*Task objective*
Only the lines below starting at the one that contains "an cho các thành" and ending at the one that contains "để mừng cho gia chủ." are to be reproduced, exactly and with both ends kept.

*Materials provided*
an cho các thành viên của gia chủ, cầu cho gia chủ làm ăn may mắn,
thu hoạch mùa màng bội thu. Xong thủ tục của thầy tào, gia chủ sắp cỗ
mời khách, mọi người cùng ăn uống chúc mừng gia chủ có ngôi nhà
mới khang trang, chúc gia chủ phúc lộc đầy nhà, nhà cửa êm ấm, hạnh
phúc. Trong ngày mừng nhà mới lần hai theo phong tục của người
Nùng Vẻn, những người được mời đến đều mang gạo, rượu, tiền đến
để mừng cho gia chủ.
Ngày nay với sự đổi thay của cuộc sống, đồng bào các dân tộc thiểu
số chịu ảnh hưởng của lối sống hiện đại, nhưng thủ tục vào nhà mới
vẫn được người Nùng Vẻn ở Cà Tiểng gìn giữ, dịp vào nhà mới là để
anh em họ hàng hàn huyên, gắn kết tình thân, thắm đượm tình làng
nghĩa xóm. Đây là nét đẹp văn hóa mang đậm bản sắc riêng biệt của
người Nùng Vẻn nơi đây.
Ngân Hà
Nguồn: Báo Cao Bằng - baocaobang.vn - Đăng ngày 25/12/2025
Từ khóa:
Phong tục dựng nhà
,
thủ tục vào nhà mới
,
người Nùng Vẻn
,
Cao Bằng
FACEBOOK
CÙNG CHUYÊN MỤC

---

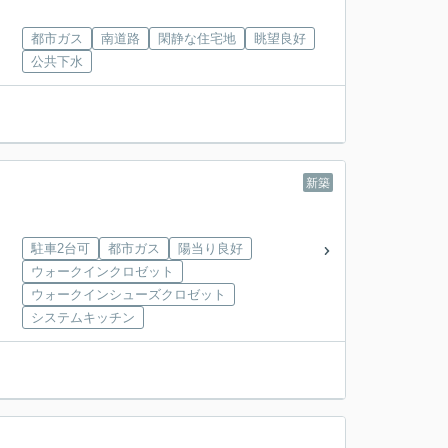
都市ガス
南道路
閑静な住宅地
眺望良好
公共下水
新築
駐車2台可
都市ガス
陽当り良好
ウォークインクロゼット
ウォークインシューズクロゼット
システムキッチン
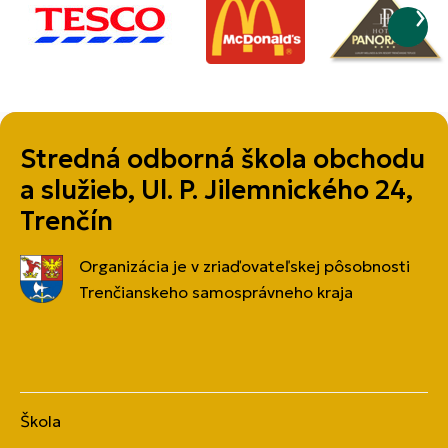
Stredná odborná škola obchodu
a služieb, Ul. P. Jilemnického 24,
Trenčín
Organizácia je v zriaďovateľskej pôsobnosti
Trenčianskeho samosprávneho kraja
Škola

*Your solution*
an cho các thành viên của gia chủ, cầu cho gia chủ làm ăn may mắn,
thu hoạch mùa màng bội thu. Xong thủ tục của thầy tào, gia chủ sắp cỗ
mời khách, mọi người cùng ăn uống chúc mừng gia chủ có ngôi nhà
mới khang trang, chúc gia chủ phúc lộc đầy nhà, nhà cửa êm ấm, hạnh
phúc. Trong ngày mừng nhà mới lần hai theo phong tục của người
Nùng Vẻn, những người được mời đến đều mang gạo, rượu, tiền đến
để mừng cho gia chủ.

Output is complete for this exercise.